21. clncy ◴[] No.43952220{3}[source]
Exactly. More like changing the state of the system to reduce the observed behaviour while introducing other (unknown) behaviours
22. casey2 ◴[] No.43952241[source]
The very fact that the "world class experts" are warning people not to use it means they have already been replaced in most fields that matter.

They didn't feel threatened by systems like cleverbot or GPT-3.5

replies(1): >>43954070 #
23. 52-6F-62 ◴[] No.43952558[source]
And the tech bros pushing magic chatbots that they nor anyone else has any insight into but from which the same tech bros derive an even higher salary and more opulent livelihood and collect additional rent from certainly do have your interests at heart?

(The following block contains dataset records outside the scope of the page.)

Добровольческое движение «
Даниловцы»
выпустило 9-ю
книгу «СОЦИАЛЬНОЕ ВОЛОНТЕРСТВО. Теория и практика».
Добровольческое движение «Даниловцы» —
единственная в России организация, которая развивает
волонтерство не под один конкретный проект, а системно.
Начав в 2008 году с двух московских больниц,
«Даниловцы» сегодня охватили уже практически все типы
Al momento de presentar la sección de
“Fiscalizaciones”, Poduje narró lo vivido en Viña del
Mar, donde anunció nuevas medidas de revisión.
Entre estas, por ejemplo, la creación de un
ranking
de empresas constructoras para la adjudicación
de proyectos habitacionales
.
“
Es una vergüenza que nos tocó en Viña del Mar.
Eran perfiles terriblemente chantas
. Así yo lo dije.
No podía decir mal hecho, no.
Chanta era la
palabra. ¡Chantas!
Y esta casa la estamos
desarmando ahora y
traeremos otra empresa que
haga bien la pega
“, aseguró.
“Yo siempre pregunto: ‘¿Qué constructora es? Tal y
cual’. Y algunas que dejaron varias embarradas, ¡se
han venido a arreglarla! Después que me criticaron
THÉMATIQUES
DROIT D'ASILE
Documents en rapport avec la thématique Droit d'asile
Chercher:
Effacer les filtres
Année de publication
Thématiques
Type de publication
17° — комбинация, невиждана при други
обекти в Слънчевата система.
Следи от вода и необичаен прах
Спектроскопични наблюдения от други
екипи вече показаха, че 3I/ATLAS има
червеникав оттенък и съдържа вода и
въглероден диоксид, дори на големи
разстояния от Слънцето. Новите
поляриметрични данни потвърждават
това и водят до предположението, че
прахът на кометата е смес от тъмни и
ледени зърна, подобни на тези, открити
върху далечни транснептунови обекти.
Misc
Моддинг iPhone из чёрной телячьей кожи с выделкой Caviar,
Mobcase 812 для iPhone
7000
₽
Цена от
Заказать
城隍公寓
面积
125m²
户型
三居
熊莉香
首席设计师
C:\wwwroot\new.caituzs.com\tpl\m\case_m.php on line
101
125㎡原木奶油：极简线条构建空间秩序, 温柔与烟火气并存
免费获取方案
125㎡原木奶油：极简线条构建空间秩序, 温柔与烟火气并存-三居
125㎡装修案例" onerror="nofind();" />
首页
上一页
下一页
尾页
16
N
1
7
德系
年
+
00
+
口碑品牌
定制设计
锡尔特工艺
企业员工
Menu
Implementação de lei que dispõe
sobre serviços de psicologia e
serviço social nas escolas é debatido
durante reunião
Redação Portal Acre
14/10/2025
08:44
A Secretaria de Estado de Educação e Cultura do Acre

Fuck me. Maybe that guy on the street corner selling salvation or “cuckane” really was dealing in the real thing, too, eh?

24. yurishimo ◴[] No.43953091{6}[source]
$55/hr in Toronto… not to mention the overhead to pay for the building and support staff, the fact that you can’t bill for 40 hours per week, and the mentally demanding nature of the job listening to people’s mental shit all day.

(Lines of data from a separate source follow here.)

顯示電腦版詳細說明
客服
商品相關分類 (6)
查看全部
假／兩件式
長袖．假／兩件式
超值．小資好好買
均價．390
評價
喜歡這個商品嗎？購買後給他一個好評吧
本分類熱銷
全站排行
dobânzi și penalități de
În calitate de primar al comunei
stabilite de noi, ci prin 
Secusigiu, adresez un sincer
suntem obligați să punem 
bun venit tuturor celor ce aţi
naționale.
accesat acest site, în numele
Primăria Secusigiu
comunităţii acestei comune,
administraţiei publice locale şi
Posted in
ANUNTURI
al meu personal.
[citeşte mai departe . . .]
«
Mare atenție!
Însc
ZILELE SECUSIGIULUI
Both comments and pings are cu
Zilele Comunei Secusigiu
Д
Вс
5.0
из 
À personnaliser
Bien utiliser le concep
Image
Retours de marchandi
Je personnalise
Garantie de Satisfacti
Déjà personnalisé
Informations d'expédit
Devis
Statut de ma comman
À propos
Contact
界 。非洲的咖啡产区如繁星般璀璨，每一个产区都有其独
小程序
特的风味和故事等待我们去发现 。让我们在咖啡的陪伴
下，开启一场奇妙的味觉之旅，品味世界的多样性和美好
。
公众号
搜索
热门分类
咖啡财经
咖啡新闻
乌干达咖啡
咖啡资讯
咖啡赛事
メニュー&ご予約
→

Hot take: Therapists should earn more than most software devs.

replies(1): >>43959812 #
25. m_fayer ◴[] No.43953166{7}[source]
Given the incredible gap between demand and supply in many places, I think many therapists would welcome a stopgap solution for people on waiting lists or struggling with costs. And they would not feel their livelihoods threatened one bit. That is, if they trusted that stopgap to at worst do no harm.
26. cmsj ◴[] No.43954070[source]
Congrats, you have trapped yourself in an ideological bubble where nobody can ever tell you that AI is a bad fit for a given application.

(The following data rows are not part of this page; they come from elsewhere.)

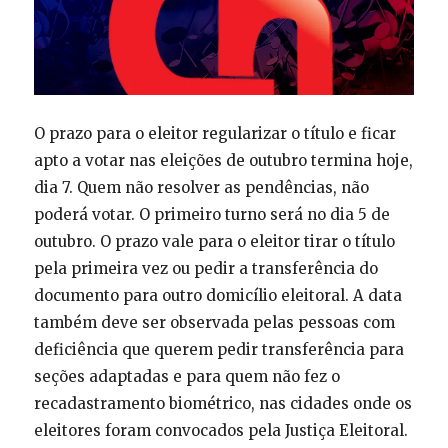
O prazo para o eleitor regularizar o título e ficar
apto a votar nas eleições de outubro termina hoje,
dia 7. Quem não resolver as pendências, não
poderá votar. O primeiro turno será no dia 5 de
outubro. O prazo vale para o eleitor tirar o título
pela primeira vez ou pedir a transferência do
documento para outro domicílio eleitoral. A data
também deve ser observada pelas pessoas com
deficiência que querem pedir transferência para
seções adaptadas e para quem não fez o
recadastramento biométrico, nas cidades onde os
eleitores foram convocados pela Justiça Eleitoral.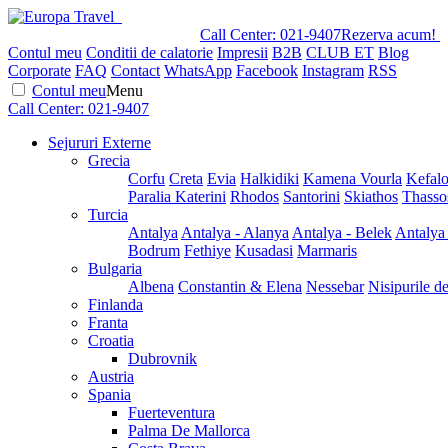
Call Center:
021-9407
Rezerva acum!
Contul meu
Conditii de calatorie
Impresii
B2B
CLUB ET
Blog
Corporate
FAQ
Contact
WhatsApp
Facebook
Instagram
RSS
Contul meu
Menu
Call Center:
021-9407
Sejururi Externe
Grecia
Corfu
Creta
Evia
Halkidiki
Kamena Vourla
Kefalo
Paralia Katerini
Rhodos
Santorini
Skiathos
Thasso
Turcia
Antalya
Antalya - Alanya
Antalya - Belek
Antalya
Bodrum
Fethiye
Kusadasi
Marmaris
Bulgaria
Albena
Constantin & Elena
Nessebar
Nisipurile d
Finlanda
Franta
Croatia
Dubrovnik
Austria
Spania
Fuerteventura
Palma De Mallorca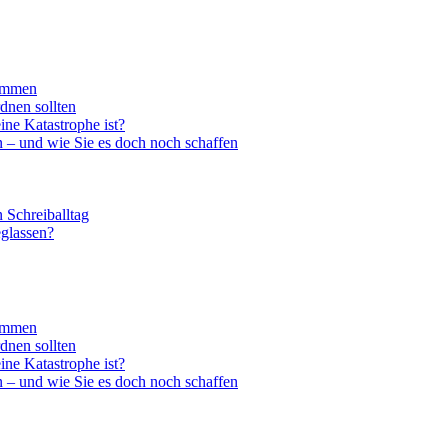
kommen
dnen sollten
ine Katastrophe ist?
n – und wie Sie es doch noch schaffen
 Schreiballtag
eglassen?
kommen
dnen sollten
ine Katastrophe ist?
n – und wie Sie es doch noch schaffen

Try this on for size: I am not a therapist, but I will happily tell you that a statistical word generating LLM is a truly atrocious substitute for the hard work of a creative, empathetic and caring human being.

27. ndsipa_pomu ◴[] No.43954127{4}[source]
There's an inherent limit in how many people they can be treating - even group therapy sessions will be limited by number. As such, there's not many "exploits" that they can use to gain more and more power/money. Also, the job is far more likely to attract people that are interested in helping rather than exploiting people. People that want to exploit others are going to want to expand their audience.
28. ◴[] No.43956082[source]
29. cdrini ◴[] No.43957025[source]
Yeah I think there is plenty of room for good discussion here, but using that quote without context is misleading. And the faulty model was pulled after only a few days of being out, iirc. It definitely does speak to the necessity of nuance when analysing AI in these contexts; results for one model might not necessarily hold for another, and even system prompts could change results.
30. cdrini ◴[] No.43957048{3}[source]
I don't think that's quite true; even a system you don't understand has observable behaviour. And you can roll back to a certain state that doesn't exhibit the undesirable observable behaviour. If anything, most things in life operate this way.
31. caseyy ◴[] No.43959812{7}[source]
Therapists are definitely the reason for many software devs not burning out. Or burning out slowly enough to earn a retirement.
32. NikolaNovak ◴[] No.43962076{6}[source]
Hmm, how is that calculated? Therapist I'm currently seeing is $150/hour, on the outskirts of Toronto (cheaper cost of living / office space), and is empathically not on the high end of training (i.e. no PhD etc). I've never ever seen one below triple digits, so the notion of average, in Toronto, being $55 doesn't seem right.

Ahh, here we go; Indeed.com includes "Stretch Therapist", Occupational Therapist, Respiratory Therapist, Weight Gain Therapist, Massage Therapist, Care Co-ordinator, and everything else that includes the term "Therapist" in it.